Figure 6 Correlation between bacteremia and systemic inflammatory responses in TAAD. (A) Relationship between IL-6 and PGN; (B) relationship between IL-8 and PGN; (C) relationship between TNF-α and PGN; (D) relationship between CRP and PGN. Pearson correlation. TAAD, n=36. IL, interleukin; TNF-α, tumor necrosis factor α; CRP, C-reactive protein; PGN, peptidoglycan; TAAD, type A aortic dissection.

In addition, in patients with acute TAAD, serum PGN level and PaO₂-FiO₂ ratio value were significantly negatively correlated (r=−0.50, P=0.036, Figure 7).

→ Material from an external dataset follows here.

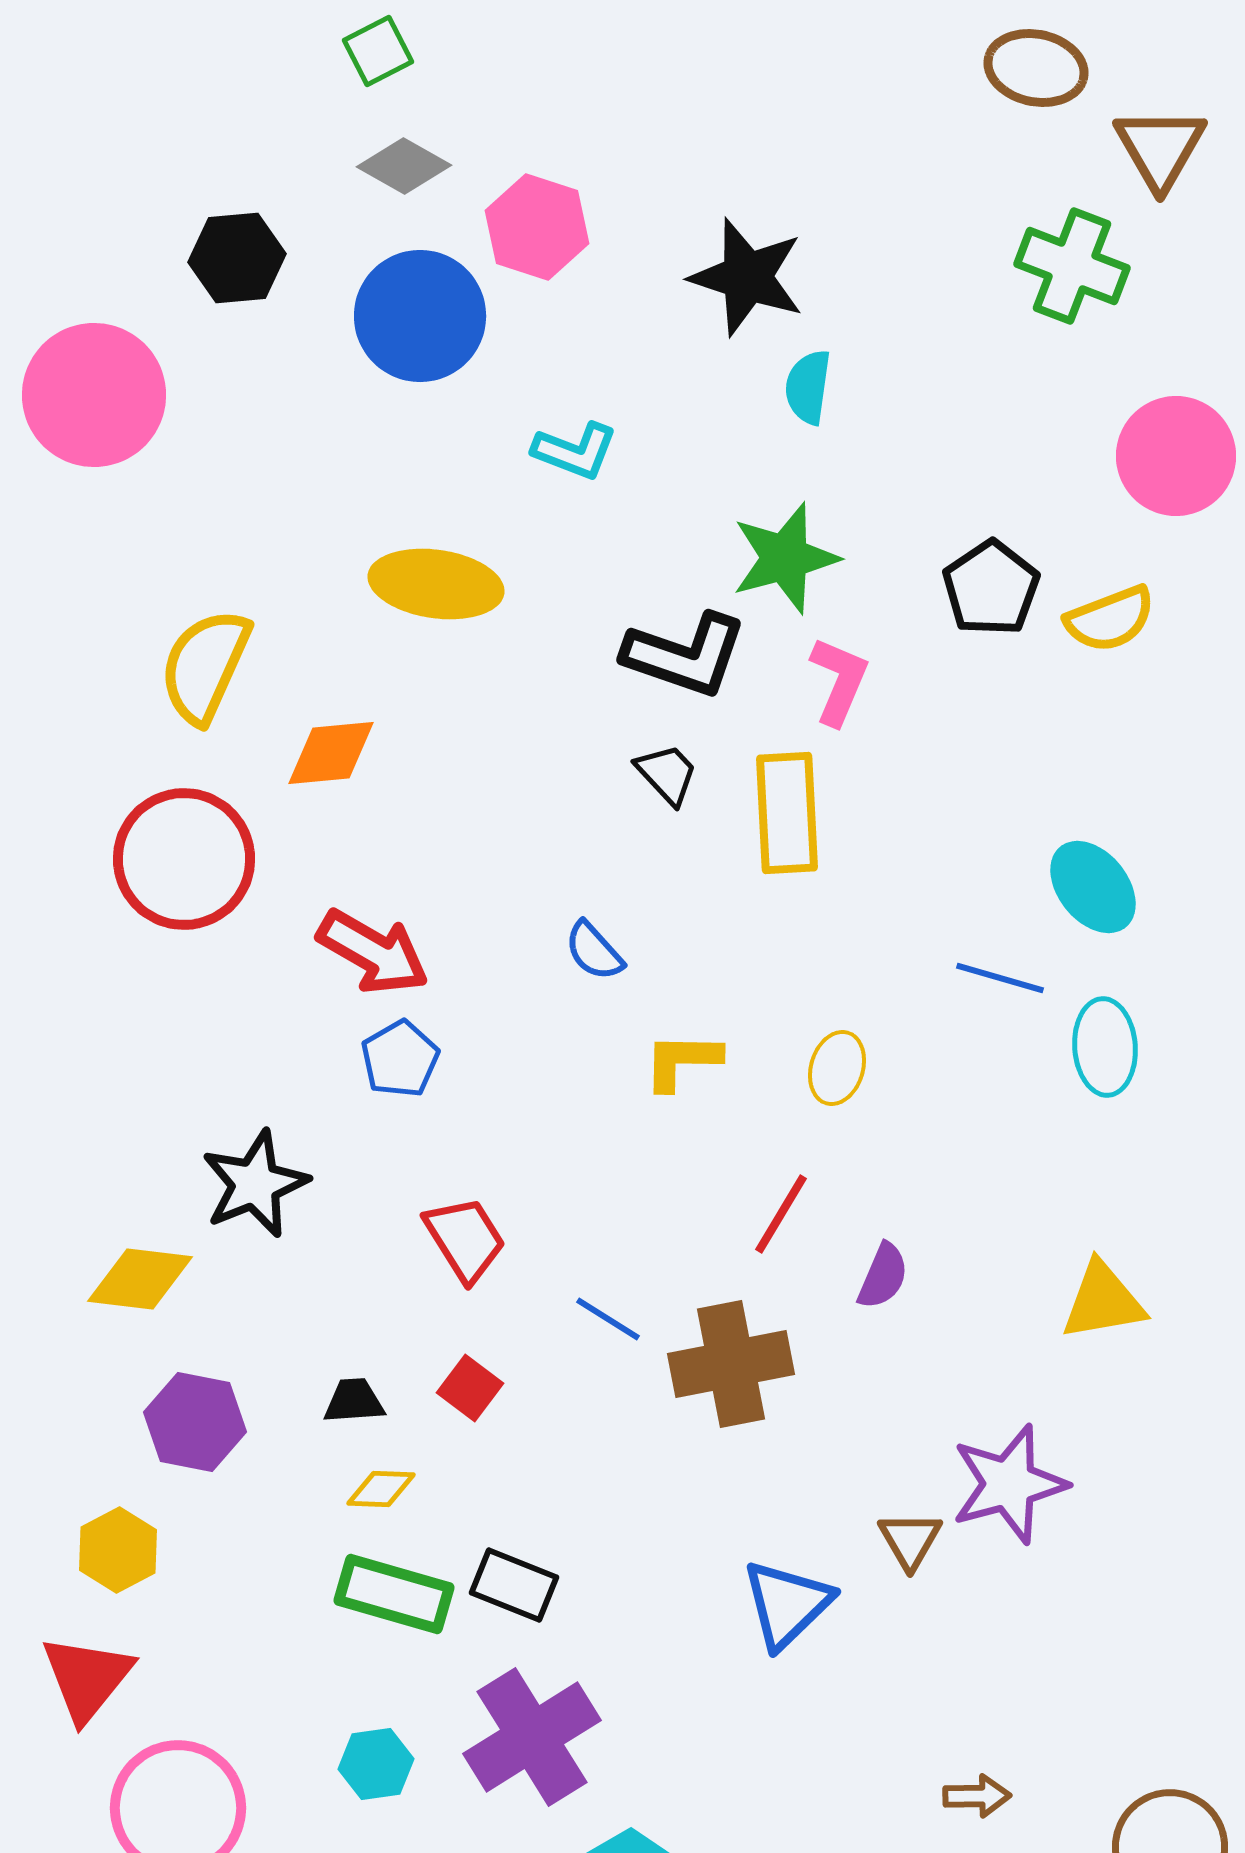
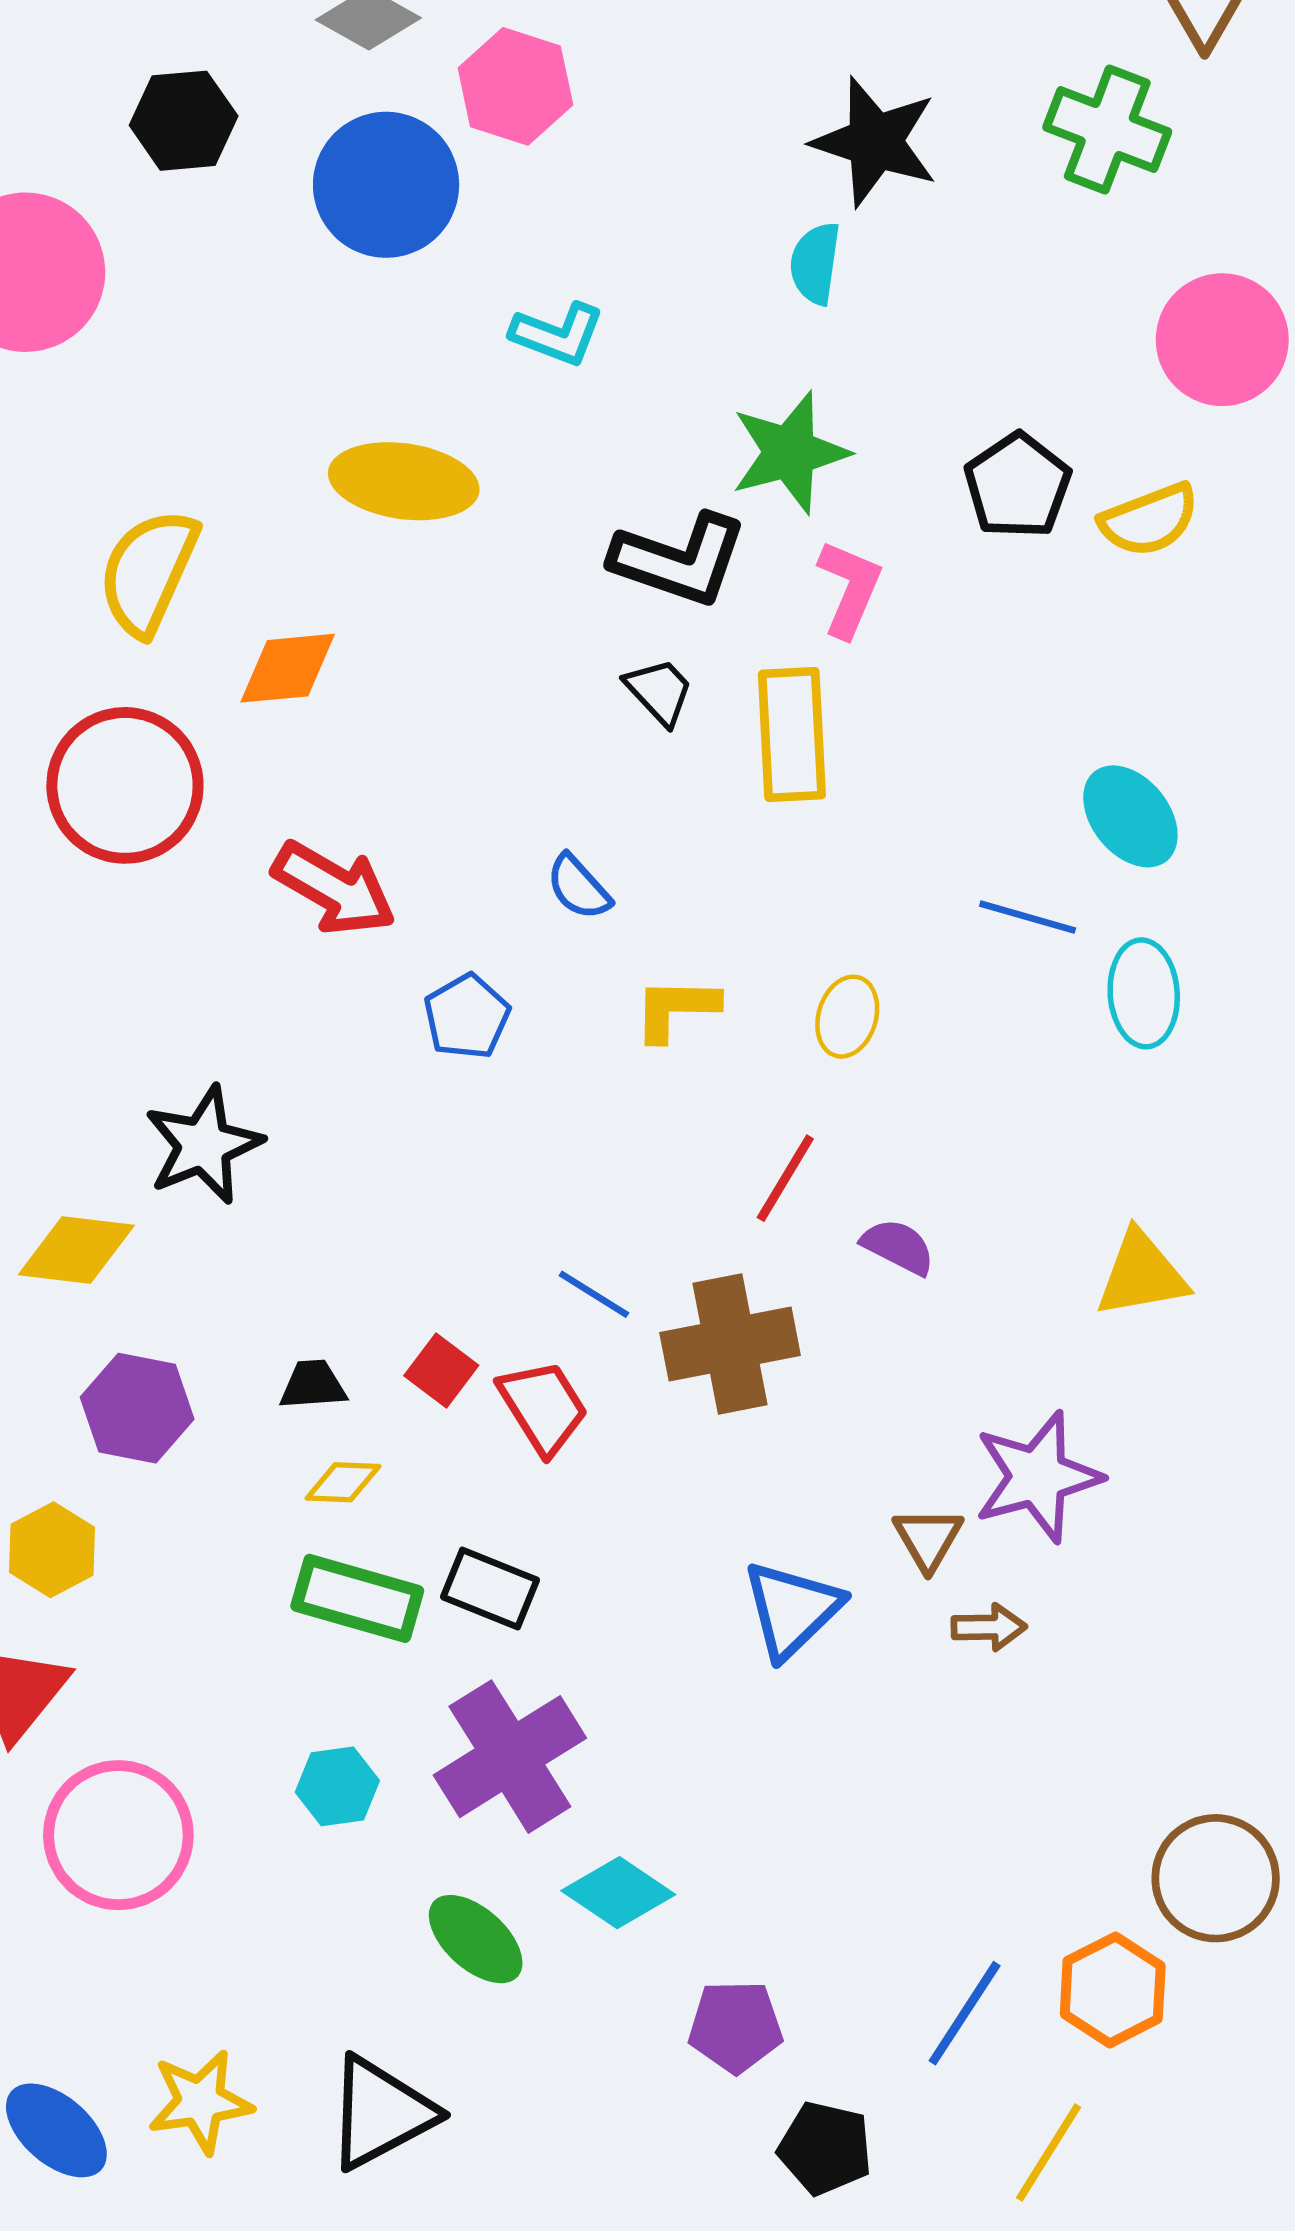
black star: (747, 277) -> (875, 142), moved
blue pentagon: (400, 1059) -> (467, 1017), moved
red trapezoid: (465, 1239) -> (543, 1407), moved
purple semicircle: (883, 1276) -> (898, 1247), turned -86
brown arrow: (977, 1796) -> (989, 1627), moved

Figure 7 Correlation between bacteremia and lung injury in acute TAAD. Relationship between PaO₂-FiO₂ ratio and PGN. Pearson correlation. Acute TAAD, n=18. PGN, peptidoglycan; TAAD, type A aortic dissection.

Discussion

Acute lung injury, defined as PaO₂-FiO₂ ratio <300 mmHg, occurs in approximately 50% of patients with acute TAAD and can be life-threatening in severe cases (3-5). Preoperative hypoxemia can result in surgery delay, which increases the risk of aortic rupture, cardiac tamponade, or even death (17). Patients with acute TAAD and preoperative acute lung injury are at increased risk of postoperative acute respiratory distress syndrome and have prolonged intubation times and/or increased mortality rates after surgery (18). Preoperative acute lung injury can also result in more intraoperative blood loss, longer mechanical ventilation time, and a longer stay in the intensive care unit and hospital (4). Preoperative acute lung injury develops mainly in patients with acute TAAD, but rarely occurs in non-acute aortic diseases, such as aortic aneurysm and non-acute TAAD. In this study, we found that the PaO₂-FiO₂ ratio was significantly lower in patients with acute TAAD than in those with non-acute TAAD or ARA, and the incidence of PaO₂-FiO₂ ratio <300 mmHg was 66.67% (12/18) in patients with acute TAAD and 0 in non-acute TAAD or ARA. These findings indicated that significant lung injury developed during the acute period of TAAD and was alleviated after the acute phase, with lung function tending to normalize.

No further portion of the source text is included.